I have often been asked what was it like to do computer art forty four years ago. We had only one computer on campus. Truly primitive by today’s standards. After processing a Fortran program you got back punch cards. The punch cards which contained the graphics information were used to drive a drum plotting device. The software for the device only understood pen down and pen up for the beginning and the end of line segments. No animation language, modeling tools, nothing. We had to invent everything. Computer graphics was in its beginning stages. Commercial graphics software began to arrive about 10 years later.
I was very naive not realizing the complexity of the task ahead. At the same time I was convinced the computer represented a doorway into a new world of ideas. It was this belief which motivated me in spite of many difficulties.
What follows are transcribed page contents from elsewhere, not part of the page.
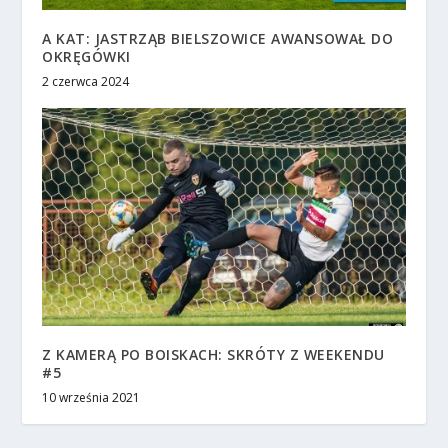
A KAT: JASTRZĄB BIELSZOWICE AWANSOWAŁ DO
OKRĘGÓWKI
2 czerwca 2024
Z KAMERĄ PO BOISKACH: SKRÓTY Z WEEKENDU
#5
10 września 2021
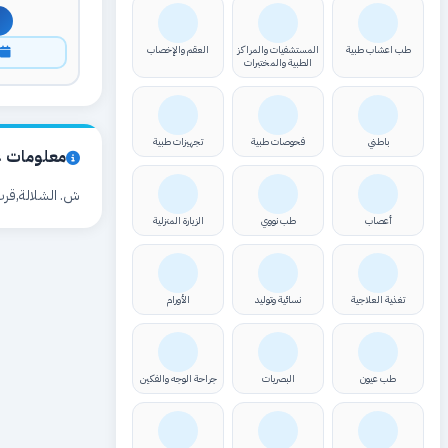
طب اعشاب طبية
المستشفيات والمراكز
العقم والإخصاب
ا
الطبية والمختبرات
باطني
فحوصات طبية
تجهيزات طبية
معلومات ع
ش. الشلالة,قرب
أعصاب
طب نووي
الزيارة المنزلية
تغذية العلاجية
نسائية وتوليد
الأورام
طب عيون
البصريات
جراحة الوجه والفكين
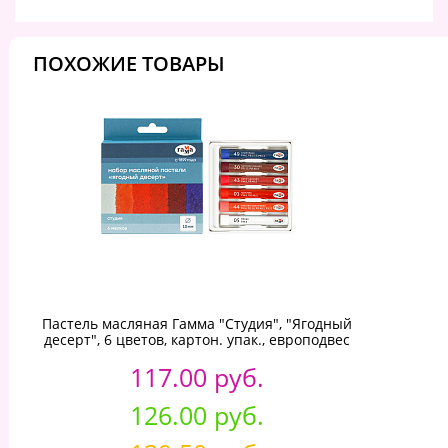
ПОХОЖИЕ ТОВАРЫ
Пастель масляная Гамма "Студия", "Ягодный
десерт", 6 цветов, картон. упак., европодвес
117.00 руб.
126.00 руб.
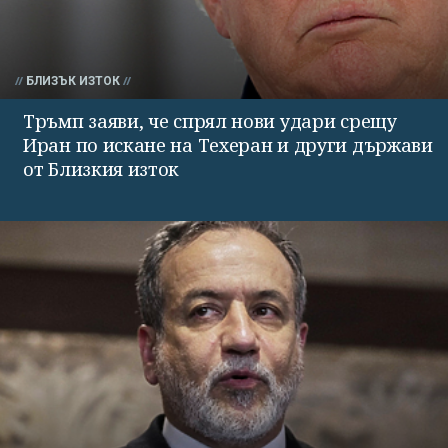
БЛИЗЪК ИЗТОК
Тръмп заяви, че спрял нови удари срещу
Иран по искане на Техеран и други държави
от Близкия изток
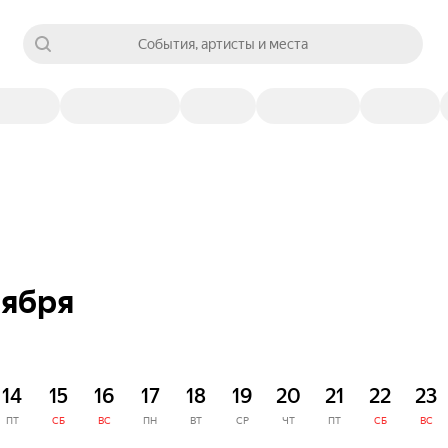
События, артисты и места
оября
14
15
16
17
18
19
20
21
22
23
ПТ
СБ
ВС
ПН
ВТ
СР
ЧТ
ПТ
СБ
ВС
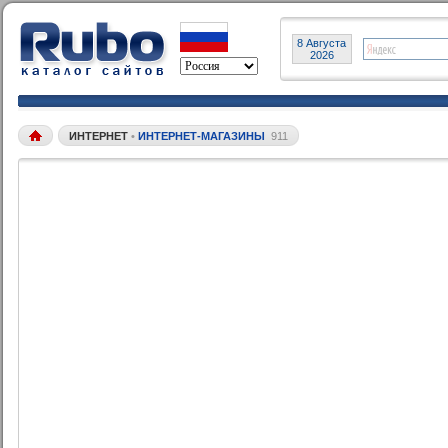
8 Августа
2026
ИНТЕРНЕТ
•
ИНТЕРНЕТ-МАГАЗИНЫ
911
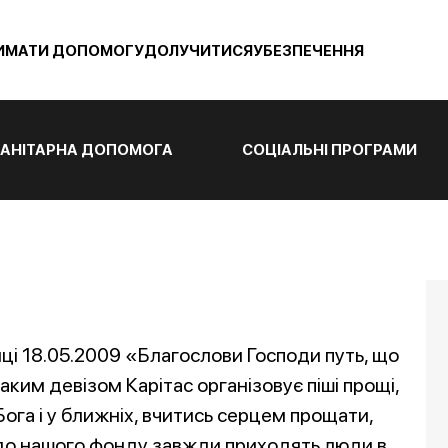
ИМАТИ ДОПОМОГУ
ДОЛУЧИТИСЯ
УБЕЗПЕЧЕННЯ
АНІТАРНА ДОПОМОГА
СОЦІАЛЬНІ ПРОГРАМИ
ці 18.05.2009 «Благослови Господи путь, що
з таким девізом Карітас організовує піші прощі,
ога і у ближніх, вчитись серцем прощати,
 до нашого фонду завжди приходять люди в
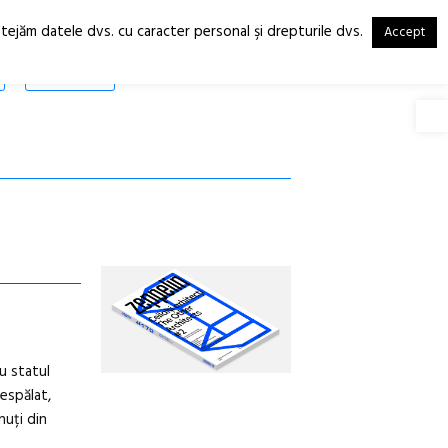
otejăm datele dvs. cu caracter personal şi drepturile dvs.
Accept
RO
EN
SHOP
Deschide
u statul
respălat,
nuți din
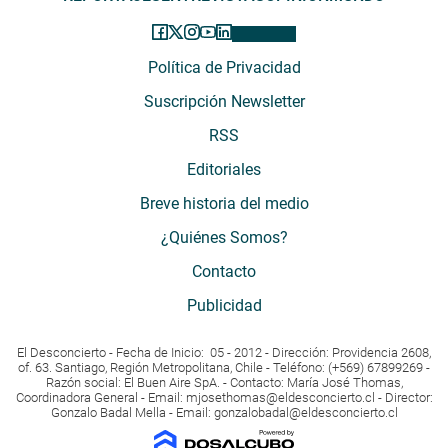
Política de Privacidad
Suscripción Newsletter
RSS
Editoriales
Breve historia del medio
¿Quiénes Somos?
Contacto
Publicidad
El Desconcierto - Fecha de Inicio: 05 - 2012 - Dirección: Providencia 2608,
of. 63. Santiago, Región Metropolitana, Chile - Teléfono: (+569) 67899269 -
Razón social: El Buen Aire SpA. - Contacto: María José Thomas,
Coordinadora General - Email:
mjosethomas@eldesconcierto.cl
- Director:
Gonzalo Badal Mella - Email:
gonzalobadal@eldesconcierto.cl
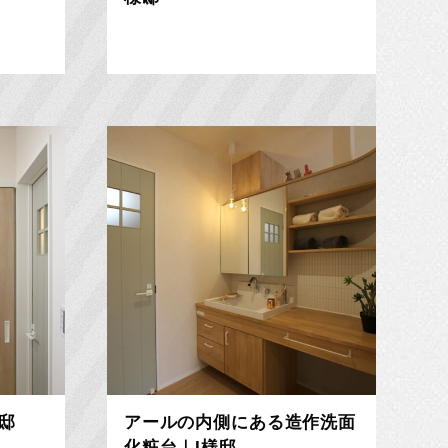
邸
アールの内側にある造作洗面
化粧台｜I様邸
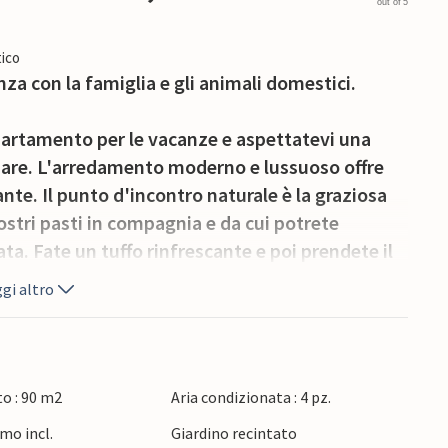
out of 5
ico
a con la famiglia e gli animali domestici.
partamento per le vacanze e aspettatevi una
mare. L'arredamento moderno e lussuoso offre
ante. Il punto d'incontro naturale è la graziosa
ostri pasti in compagnia e da cui potrete
ata. Fate un tuffo rinfrescante e poi prendete il
eparare una deliziosa grigliata per i vostri cari
gi altro
ghe spiagge pianeggianti e numerose opportunità
ta lungo il bellissimo lungomare del porto per
o : 90 m2
Aria condizionata : 4 pz.
iagge e nuotate nell'acqua cristallina. Per i
mo incl.
Giardino recintato
ibilità di praticare sport acquatici.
I was a traditional painter who literally jumped into the computer world. The technical issues were overwhelming. A shift from expressionism to linear logic was a shock. Like trying to express your feelings through a strange and mysterious language. I could have no dialog with anybody in the arts. The arts refused to listen. It was a time of creative isolation.
The computer center was the meeting ground for anybody interested in computers. I became engaged in dialogs with colleagues from mathematics, physics,biology and computer science. Their interest in my quest of the computer as a medium for art gave me the encouragement to continue. They helped me to gain insights into new ideas about the representation and control of reality. It broadened my perspective on how to use the computer as a creative tool. This excitement generated by new knowledge continues to this day. I continue my journey knowing that it is the process of involvement which is the true meaning of it all.